Housebuilding activity decreased for the fourth month in a row and at the fastest pace for a year, despite Government moves to pledge policy support to boost the development of new homes, according to the PMI report.
There were declines across all three main parts of the sector and firms were also downbeat over the outlook, with the report revealing the weakest business activity expectations since October 2023.
Atul Kariya, head of real estate and construction at MHA, which is part of Baker Tilly International, said: “It is hardly surprising that construction PMI activity has fallen as the industry and the economy as a whole are now starting to see the full impact of the proposed tax rises and increased labour costs in the Autumn Budget.
“These are starting to feed through into overall business sentiment in the sector as well as ongoing challenging economic conditions in the UK and overseas.”

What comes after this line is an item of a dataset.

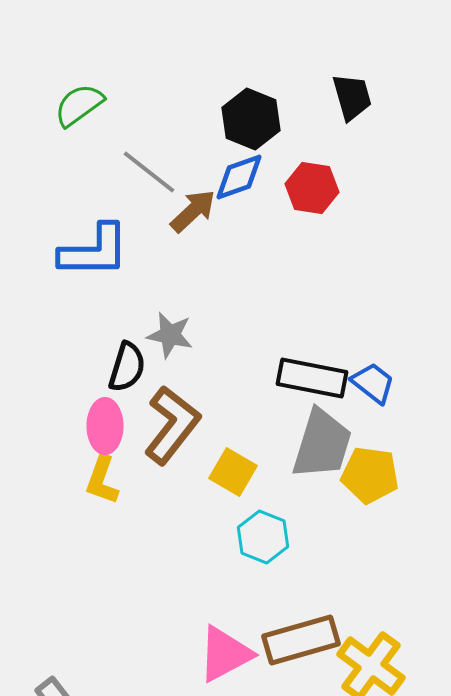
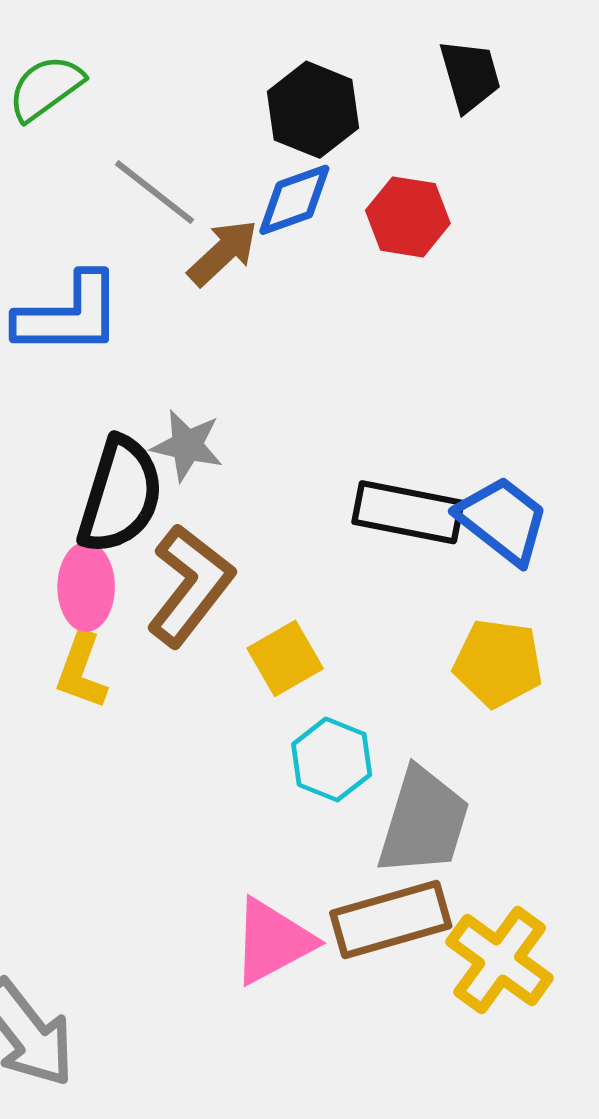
black semicircle: (127, 367) -> (120, 495), size x1.5
blue trapezoid: (373, 383) -> (503, 520), size x1.4
gray trapezoid: (322, 444) -> (423, 822), moved
yellow square: (233, 472) -> (285, 658), turned 30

Chancellor Rachel Reeves dealt a blow to businesses last October when she announced a hike in national insurance contributions and another rise in the minimum wage, sending staff costs soaring.
Tim Moore, economics director at S&P Global Market Intelligence, said the marked pullback in construction activity came amid uncertainty over the wider economy and high interest rates.
“Anecdotal evidence suggested that caution regarding demand for new projects was prevalent at the start of 2025, despite strong policy support for house building and hopes for a longer-term boost to supply via planning reform,” he said.
He added: “The forward-looking survey indicators were also relatively downbeat in January.
“New orders decreased at the fastest pace since November 2023 amid many reports of delayed decision-making by clients.
“Reduced workloads, combined with concerns about the general UK economic outlook, led to a dip in business activity expectations to the lowest for 15 months.”